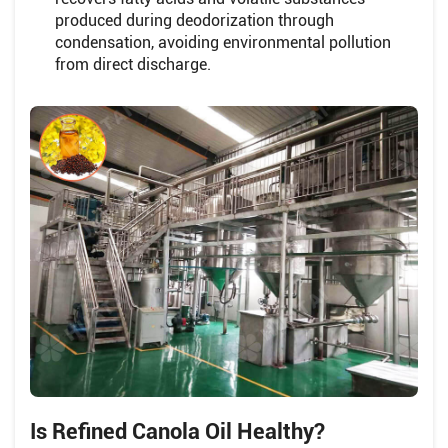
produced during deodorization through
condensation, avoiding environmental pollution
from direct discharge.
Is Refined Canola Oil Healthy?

--*--

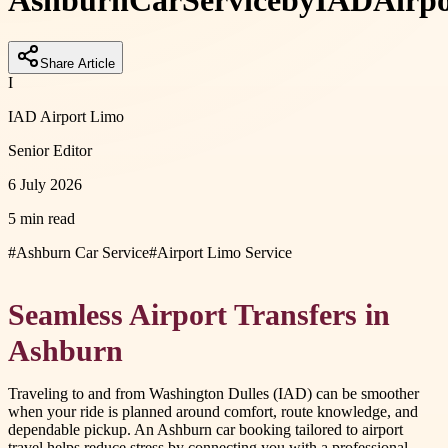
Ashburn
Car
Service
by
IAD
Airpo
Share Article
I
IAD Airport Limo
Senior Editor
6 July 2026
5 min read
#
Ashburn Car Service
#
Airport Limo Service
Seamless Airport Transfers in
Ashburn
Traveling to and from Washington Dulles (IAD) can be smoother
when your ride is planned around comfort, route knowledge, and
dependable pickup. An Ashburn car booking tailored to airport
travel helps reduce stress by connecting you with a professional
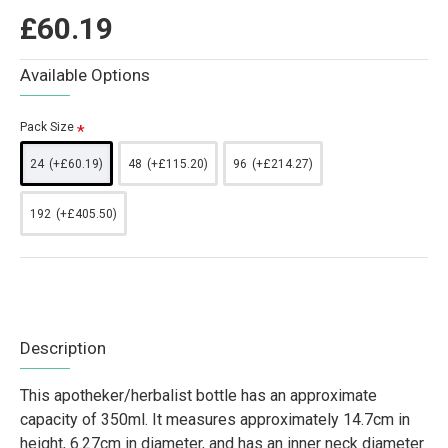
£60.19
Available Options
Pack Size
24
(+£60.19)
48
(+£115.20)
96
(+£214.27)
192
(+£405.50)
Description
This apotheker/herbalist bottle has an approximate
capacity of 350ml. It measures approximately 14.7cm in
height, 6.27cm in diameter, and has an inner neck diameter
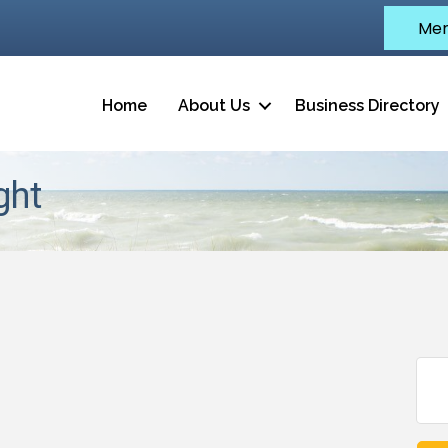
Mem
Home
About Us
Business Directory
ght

--*--

__PROBLEM TO SOLVE__
The required output is every line above from the one with "produced during deodorization through" down to the one with "Is Refined Canola Oil Healthy?", restated word for word, ends included.

__ANSWER BOX__
produced during deodorization through
condensation, avoiding environmental pollution
from direct discharge.
Is Refined Canola Oil Healthy?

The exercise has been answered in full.